President-elect Trump’s contact with foreign leaders is not alarming the State Department, despite his potential use of non-secure phone lines to conduct the calls.
“We don’t have visibility into the method of transmission here in terms of how the calls are being set up and facilitated,” said State Department spokesman John Kirby.
“It is possible and it’s fairly routine — not in every case, but in many cases — for the phone calls, even, that we have with our counterparts are sometimes done over unclassified telephone systems. Not every one, but I would say a majority of them are done that way.”

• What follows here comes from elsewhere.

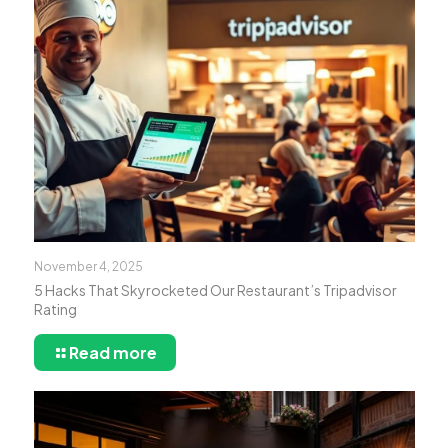
November 4, 2025
5 Hacks That Skyrocketed Our Restaurant’s Tripadvisor
Rating
Read more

Non-secure conversations between U.S. officials and foreign leaders were a flashpoint during the presidential campaign, in light of Hillary Clinton’s use of a private email server during her tenure as secretary of state.

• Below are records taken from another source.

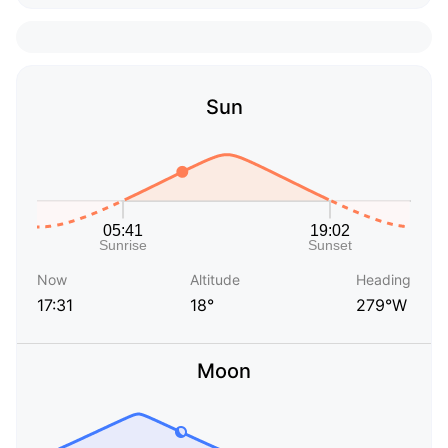
Sun
Now
Altitude
Heading
17:31
18°
279°W
Moon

Initially, Clinton defended the practice by maintaining that she never put classified information on the server. That claim was proven incorrect in the midst of the Democratic presidential primaries, in part due to the presence of information about conversations with foreign leaders.
“It’s born classified,” J. William Leonard, a former director of the U.S. government’s Information Security Oversight Office, told Reuters. “If a foreign minister just told the secretary of state something in confidence, by U.S. rules that is classified at the moment it’s in U.S. channels and U.S. possession.”
But Kirby avoided criticizing Trump’s team. “I would have to assume that the transition team understands the limits of unclassified discussions, but that’s really for them to speak to,” he said. “It depends on what’s being conveyed over an unclassified network. I mean, it’s hard for me to say is it a problem or not when we don’t have visibility into what’s being discussed.”